Pale Boundaries Read online




  PALE

  BOUNDARIES

  ‡

  SCOTT CLEVELAND

  PALE BOUNDARIES

  Copyright © 2010 by Scott Cleveland and licensors

  All rights reserved. No part of this book may be reproduced except in the case of brief quotations used for the purpose of critical articles or reviews.

  Front cover art by Corey Ford

  www.coreyfordgallery.com

  Rear cover art by Kirill Alperovich

  www.alperium.com

  Images licensed via www.BigStockPhoto.com

  Cover design and layout by Scott Cleveland

  Interior design and layout by Scott Cleveland

  ISBN-13: 978-1-449-99495-2

  ISBN-10: 1-449-99495-4

  Genre: Science Fiction

  First Edition: January 2010

  Second Edition: February 2010

  Kindle Edition: February 2010

  Printed in the United States of America

  To my many friends, family and coworkers

  whose contributions and advice made this book possible,

  But especially to my wife, Carol,

  for her patience, encouragement, and keen editorial eye.

  TABLE OF CONTENTS

  TITLE PAGE

  COPYRIGHT

  DEDICATION

  PROLOGUE

  CHAPTER ONE

  CHAPTER TWO

  CHAPTER THREE

  CHAPTER FOUR

  CHAPTER FIVE

  CHAPTER SIX

  CHAPTER SEVEN

  CHAPTER EIGHT

  CHAPTER NINE

  CHAPTER TEN

  CHAPTER ELEVEN

  CHAPTER TWELVE

  CHAPTER THIRTEEN

  CHAPTER FOURTEEN

  CHAPTER FIFTEEN

  CHAPTER SIXTEEN

  CHAPTER SEVENTEEN

  CHAPTER EIGHTEEN

  CHAPTER NINETEEN

  CHAPTER TWENTY

  CHAPTER TWENTY-ONE

  CHAPTER TWENTY-TWO

  CHAPTER TWENTY-THREE

  CHAPTER TWENTY-FOUR

  CHAPTER TWENTY-FIVE

  EPILOGUE

  EMBUSTERO

  ABOUT THE AUTHOR

  PROLOGUE

  Algran Asta: 2706:10:19 Standard

  “Yankee sierra five, adjust heading to one three five and contact Approach Control on final.”

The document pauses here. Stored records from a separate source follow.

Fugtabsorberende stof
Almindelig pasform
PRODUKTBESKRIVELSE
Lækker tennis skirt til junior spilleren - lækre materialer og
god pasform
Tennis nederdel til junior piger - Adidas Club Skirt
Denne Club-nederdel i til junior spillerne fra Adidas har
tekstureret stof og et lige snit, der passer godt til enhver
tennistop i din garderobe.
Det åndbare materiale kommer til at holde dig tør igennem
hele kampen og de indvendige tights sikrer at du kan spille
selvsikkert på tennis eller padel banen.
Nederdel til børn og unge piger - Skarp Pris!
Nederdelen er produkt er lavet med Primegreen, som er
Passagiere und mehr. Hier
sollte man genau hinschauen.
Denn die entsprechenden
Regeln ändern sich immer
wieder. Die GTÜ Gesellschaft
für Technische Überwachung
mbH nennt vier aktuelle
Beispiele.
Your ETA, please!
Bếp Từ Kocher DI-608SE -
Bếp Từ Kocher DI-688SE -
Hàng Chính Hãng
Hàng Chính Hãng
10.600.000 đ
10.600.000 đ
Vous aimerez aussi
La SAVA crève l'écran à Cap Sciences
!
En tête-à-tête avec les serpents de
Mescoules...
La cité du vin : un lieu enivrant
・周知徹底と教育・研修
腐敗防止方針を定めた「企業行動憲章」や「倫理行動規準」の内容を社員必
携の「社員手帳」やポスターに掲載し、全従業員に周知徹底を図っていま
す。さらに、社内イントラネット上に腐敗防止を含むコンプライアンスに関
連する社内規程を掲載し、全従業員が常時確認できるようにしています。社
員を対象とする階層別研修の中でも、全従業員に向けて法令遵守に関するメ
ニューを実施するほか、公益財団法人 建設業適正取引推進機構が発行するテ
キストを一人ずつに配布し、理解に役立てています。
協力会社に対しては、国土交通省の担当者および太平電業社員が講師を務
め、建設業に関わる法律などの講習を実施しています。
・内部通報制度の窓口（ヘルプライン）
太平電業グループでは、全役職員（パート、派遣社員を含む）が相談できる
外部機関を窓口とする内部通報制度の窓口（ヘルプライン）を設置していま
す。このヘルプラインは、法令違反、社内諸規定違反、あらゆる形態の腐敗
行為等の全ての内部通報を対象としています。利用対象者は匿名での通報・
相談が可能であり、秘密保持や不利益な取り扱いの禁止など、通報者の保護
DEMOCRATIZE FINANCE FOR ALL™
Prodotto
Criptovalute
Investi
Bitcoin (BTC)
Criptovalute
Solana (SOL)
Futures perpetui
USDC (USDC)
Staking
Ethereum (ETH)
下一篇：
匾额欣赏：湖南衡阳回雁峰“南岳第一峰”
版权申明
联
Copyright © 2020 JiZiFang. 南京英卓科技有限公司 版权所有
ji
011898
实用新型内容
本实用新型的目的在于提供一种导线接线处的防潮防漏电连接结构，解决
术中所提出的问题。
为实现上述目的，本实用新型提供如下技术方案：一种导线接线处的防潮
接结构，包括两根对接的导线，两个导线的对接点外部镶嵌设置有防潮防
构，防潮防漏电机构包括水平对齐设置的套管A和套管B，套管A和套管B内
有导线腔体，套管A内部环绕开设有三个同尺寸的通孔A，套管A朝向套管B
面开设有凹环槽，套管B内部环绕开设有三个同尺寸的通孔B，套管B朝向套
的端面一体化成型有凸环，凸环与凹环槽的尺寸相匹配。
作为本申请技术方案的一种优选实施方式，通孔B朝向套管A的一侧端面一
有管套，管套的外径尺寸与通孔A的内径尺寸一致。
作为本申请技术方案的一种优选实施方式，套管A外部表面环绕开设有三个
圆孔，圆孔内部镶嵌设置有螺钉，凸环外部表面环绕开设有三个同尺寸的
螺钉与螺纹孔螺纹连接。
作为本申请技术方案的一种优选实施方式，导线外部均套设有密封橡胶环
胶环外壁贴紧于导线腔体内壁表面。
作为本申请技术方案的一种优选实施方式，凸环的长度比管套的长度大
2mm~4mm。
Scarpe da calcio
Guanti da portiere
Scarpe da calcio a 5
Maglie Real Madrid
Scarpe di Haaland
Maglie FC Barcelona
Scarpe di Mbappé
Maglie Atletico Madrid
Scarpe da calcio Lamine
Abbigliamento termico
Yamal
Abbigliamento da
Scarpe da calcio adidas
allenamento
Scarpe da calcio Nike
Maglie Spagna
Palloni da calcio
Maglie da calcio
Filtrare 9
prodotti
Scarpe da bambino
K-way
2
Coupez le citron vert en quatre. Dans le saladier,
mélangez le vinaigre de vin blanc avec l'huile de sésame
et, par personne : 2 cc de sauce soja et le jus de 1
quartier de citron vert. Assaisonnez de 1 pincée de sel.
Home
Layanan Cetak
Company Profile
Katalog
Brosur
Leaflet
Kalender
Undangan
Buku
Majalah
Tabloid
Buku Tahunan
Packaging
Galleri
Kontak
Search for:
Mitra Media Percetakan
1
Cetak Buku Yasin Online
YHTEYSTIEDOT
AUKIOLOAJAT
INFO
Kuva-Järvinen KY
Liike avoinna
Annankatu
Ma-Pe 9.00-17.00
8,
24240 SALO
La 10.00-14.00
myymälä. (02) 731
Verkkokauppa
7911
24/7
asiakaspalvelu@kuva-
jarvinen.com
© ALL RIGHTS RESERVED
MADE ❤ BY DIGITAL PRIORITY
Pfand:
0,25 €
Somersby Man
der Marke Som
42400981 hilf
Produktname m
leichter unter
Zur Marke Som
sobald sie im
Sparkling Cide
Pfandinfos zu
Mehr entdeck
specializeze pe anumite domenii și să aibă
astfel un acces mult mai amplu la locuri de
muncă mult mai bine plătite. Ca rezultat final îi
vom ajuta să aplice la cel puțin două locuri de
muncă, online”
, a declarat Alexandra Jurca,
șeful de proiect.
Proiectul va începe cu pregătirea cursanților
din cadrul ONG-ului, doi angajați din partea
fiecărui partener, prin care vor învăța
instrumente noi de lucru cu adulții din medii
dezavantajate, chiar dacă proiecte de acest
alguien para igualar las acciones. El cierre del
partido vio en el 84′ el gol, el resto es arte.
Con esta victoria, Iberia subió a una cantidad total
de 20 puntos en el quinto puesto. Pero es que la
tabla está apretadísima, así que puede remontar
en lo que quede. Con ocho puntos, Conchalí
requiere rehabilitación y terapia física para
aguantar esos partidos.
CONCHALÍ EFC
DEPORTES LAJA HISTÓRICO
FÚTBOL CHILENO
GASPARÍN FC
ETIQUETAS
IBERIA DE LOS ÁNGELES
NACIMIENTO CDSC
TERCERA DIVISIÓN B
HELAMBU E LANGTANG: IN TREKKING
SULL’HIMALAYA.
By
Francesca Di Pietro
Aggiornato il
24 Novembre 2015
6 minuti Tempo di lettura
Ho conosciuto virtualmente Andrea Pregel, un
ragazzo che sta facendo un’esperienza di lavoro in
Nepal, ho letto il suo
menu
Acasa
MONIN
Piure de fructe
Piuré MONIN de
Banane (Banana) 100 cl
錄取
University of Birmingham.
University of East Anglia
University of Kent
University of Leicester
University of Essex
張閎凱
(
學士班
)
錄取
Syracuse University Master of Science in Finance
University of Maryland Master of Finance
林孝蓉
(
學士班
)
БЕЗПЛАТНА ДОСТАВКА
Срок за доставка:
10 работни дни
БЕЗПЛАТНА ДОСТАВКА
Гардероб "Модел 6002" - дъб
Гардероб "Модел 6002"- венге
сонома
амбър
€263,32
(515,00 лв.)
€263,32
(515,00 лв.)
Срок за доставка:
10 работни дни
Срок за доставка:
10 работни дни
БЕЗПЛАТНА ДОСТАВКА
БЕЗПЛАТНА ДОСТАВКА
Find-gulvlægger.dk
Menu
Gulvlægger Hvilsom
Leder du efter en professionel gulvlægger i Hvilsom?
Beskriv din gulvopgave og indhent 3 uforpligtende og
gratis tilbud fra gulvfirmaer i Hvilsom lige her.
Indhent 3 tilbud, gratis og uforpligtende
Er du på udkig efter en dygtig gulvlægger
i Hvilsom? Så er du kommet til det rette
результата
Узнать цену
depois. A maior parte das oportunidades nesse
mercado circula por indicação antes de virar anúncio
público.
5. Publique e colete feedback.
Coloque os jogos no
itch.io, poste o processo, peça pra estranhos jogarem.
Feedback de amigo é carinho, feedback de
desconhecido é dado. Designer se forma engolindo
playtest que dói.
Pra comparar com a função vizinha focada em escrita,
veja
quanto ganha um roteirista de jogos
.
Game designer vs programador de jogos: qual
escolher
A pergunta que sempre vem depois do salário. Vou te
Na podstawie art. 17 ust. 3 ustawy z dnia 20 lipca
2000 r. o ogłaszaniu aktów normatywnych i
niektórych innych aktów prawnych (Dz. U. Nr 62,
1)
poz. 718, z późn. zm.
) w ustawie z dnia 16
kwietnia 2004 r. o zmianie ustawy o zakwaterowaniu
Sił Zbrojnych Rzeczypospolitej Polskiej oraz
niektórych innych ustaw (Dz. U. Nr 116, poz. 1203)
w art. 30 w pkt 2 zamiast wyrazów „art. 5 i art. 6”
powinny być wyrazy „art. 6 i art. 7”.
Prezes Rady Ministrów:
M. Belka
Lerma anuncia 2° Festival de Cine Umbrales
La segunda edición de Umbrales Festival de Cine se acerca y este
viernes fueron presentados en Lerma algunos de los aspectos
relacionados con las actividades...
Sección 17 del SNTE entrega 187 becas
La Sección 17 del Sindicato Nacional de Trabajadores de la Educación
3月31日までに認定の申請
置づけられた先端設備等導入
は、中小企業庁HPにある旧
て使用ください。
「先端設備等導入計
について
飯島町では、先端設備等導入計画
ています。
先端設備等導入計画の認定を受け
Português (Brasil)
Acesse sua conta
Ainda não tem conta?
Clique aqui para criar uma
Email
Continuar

  “Rodger, Center, turning to heading one three five. Yankee sierra five out.”

  The blades’ pitch altered slightly as Terson Reilly turned the heavy, ponderous aircraft to the new course and contacted Approach Control. He wouldn’t land for another quarter-hour if the aircraft stacked ahead of him in the holding pattern were any indication. From this distance they looked like insects swarming carrion.

  The object of their attention, unfortunately, was the corpse of Algran Asta’s capital city.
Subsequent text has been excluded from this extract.